The Orlop data plane writes one JSONL audit event per FUSE op, every chunk or manifest RPC, every lease lifecycle transition, and every GC sweep. orlop audit tail streams these events from the client. The Prometheus exposition at /metrics (server only) reports the same activity in aggregate.

This doc is the canonical schema.

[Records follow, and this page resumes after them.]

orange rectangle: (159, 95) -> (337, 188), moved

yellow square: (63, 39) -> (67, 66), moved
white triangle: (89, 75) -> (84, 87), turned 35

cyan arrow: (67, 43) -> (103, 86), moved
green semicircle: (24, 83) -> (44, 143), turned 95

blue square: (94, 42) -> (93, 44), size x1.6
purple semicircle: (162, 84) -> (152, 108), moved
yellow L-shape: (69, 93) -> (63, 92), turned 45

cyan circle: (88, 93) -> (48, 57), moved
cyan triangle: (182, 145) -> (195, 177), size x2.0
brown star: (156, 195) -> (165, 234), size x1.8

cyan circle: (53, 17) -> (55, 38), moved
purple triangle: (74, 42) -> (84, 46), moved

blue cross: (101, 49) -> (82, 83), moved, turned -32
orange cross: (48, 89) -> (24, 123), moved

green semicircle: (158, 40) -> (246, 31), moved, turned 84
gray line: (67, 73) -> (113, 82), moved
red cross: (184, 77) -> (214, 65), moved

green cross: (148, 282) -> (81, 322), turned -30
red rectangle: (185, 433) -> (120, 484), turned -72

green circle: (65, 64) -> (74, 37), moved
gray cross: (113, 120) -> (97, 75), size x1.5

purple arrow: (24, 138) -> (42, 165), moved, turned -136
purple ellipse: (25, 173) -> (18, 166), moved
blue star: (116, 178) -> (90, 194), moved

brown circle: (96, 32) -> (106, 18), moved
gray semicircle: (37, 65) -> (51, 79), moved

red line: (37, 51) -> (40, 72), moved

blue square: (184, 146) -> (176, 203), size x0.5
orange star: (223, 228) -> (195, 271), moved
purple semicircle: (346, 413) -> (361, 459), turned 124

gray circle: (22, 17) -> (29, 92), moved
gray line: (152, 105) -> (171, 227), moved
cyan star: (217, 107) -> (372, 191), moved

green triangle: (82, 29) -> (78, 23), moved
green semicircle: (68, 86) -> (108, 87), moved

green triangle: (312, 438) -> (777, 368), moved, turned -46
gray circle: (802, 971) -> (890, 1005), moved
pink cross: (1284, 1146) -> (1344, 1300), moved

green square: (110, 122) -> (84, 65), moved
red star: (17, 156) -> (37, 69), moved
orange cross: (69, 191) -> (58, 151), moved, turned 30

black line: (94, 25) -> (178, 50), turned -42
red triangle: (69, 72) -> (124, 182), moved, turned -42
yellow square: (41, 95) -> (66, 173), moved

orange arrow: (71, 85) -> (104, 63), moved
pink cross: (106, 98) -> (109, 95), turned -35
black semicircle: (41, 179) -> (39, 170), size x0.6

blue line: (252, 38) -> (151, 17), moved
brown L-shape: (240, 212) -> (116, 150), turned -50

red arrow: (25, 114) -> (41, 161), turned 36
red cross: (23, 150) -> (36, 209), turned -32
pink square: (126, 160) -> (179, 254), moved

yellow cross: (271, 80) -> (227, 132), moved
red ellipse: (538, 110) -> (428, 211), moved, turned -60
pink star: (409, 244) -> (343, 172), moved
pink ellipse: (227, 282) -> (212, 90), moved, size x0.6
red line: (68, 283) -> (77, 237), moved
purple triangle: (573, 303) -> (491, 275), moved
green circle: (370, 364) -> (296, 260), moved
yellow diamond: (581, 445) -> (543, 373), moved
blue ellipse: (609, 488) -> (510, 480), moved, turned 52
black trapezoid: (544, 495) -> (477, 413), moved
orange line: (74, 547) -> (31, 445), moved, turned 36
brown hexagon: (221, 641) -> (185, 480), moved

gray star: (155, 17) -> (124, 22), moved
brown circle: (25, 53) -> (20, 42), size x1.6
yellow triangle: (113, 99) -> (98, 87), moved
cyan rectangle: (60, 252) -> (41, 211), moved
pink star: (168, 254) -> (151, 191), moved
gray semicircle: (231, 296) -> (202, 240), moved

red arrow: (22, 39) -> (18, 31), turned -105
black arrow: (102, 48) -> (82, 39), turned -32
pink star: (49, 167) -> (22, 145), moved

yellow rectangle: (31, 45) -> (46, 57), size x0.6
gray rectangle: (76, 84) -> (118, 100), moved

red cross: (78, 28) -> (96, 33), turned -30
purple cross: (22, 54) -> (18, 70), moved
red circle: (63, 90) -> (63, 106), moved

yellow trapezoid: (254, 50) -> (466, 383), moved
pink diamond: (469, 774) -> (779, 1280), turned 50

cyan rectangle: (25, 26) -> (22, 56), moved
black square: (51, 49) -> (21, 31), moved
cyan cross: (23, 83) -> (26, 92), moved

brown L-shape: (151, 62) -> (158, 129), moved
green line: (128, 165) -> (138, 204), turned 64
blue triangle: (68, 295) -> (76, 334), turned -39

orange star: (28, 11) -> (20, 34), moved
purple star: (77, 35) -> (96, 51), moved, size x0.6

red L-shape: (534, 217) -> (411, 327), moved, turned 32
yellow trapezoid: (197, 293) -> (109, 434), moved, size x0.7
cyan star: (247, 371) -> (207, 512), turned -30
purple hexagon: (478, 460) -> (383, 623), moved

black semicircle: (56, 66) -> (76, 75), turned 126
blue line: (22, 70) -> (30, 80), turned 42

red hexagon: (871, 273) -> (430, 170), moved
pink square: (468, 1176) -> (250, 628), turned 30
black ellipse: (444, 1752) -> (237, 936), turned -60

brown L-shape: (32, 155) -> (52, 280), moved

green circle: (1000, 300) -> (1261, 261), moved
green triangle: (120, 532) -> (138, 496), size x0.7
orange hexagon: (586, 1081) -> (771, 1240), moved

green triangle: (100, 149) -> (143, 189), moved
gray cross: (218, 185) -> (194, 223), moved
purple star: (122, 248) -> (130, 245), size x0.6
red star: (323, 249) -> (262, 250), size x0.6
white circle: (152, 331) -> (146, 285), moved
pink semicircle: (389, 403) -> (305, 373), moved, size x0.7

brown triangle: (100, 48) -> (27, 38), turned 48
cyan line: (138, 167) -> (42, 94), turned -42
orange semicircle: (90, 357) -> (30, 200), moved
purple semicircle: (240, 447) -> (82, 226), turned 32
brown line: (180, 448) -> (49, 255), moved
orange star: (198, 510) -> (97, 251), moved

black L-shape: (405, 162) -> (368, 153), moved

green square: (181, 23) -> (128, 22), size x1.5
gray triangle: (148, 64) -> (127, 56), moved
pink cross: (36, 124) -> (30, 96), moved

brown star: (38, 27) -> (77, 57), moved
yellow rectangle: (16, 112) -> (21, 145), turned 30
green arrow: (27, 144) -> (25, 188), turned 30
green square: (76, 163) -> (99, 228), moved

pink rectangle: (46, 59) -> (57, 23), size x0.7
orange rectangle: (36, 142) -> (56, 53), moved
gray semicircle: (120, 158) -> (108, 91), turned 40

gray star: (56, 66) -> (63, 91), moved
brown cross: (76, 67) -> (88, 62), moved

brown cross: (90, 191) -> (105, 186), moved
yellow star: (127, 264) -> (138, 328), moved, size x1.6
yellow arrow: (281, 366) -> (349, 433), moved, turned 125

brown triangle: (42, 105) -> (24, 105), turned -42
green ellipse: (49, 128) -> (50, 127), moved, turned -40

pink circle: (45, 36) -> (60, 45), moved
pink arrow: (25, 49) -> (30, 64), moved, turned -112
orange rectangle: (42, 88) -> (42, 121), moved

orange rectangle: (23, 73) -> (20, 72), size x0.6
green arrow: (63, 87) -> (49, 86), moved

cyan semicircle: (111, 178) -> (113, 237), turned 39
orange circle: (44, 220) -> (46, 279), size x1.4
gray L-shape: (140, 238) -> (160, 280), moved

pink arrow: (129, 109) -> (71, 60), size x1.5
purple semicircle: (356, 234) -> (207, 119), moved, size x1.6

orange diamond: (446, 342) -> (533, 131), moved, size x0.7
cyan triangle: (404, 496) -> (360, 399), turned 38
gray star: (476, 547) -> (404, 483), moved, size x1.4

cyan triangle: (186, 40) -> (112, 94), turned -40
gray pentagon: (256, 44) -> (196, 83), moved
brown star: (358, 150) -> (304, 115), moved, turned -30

Operators tail it; dashboards depend on the event names; new layers must conform.

Layer Process Emitter
FUSE handlers (lookup, readdir, open, read, write, …) orlop (Rust client) src/audit.rs via crate::audit::AuditLog
Chunk + manifest + lease handlers orlop-server (Go) cmd/orlop-server/audit.go via *AuditLog
Lease lifecycle (grant/refresh/release/revoke/violation) orlop-server cmd/orlop-server/lease.go
Cache poisoning detection orlop (Rust client) src/backend/dataplane/cache.rs
Chunk GC sweep orlop-server cmd/orlop-server/audit.go RecordGCSweep

Both halves write to the same on-disk file (audit.log or <storeRoot>/audit.log on the server); the line shape is identical so a single tail -f works across both.

Every event carries:

  • ts — RFC3339 UTC timestamp.
  • event — event type (see table below).
  • path — mount-relative path the op acted on. Empty for chunk events (chunks are content-addressed) and for gc_swept_chunks.
  • allowedtrue if the op completed (or was permitted), false for a policy denial or a lease_violation.
  • command — emitter binary name (orlop, orlop-server).
  • agent_pid, agent_id, uid, gid — caller identity. Server-side events also carry tenant_id, cert_serial, cert_subject.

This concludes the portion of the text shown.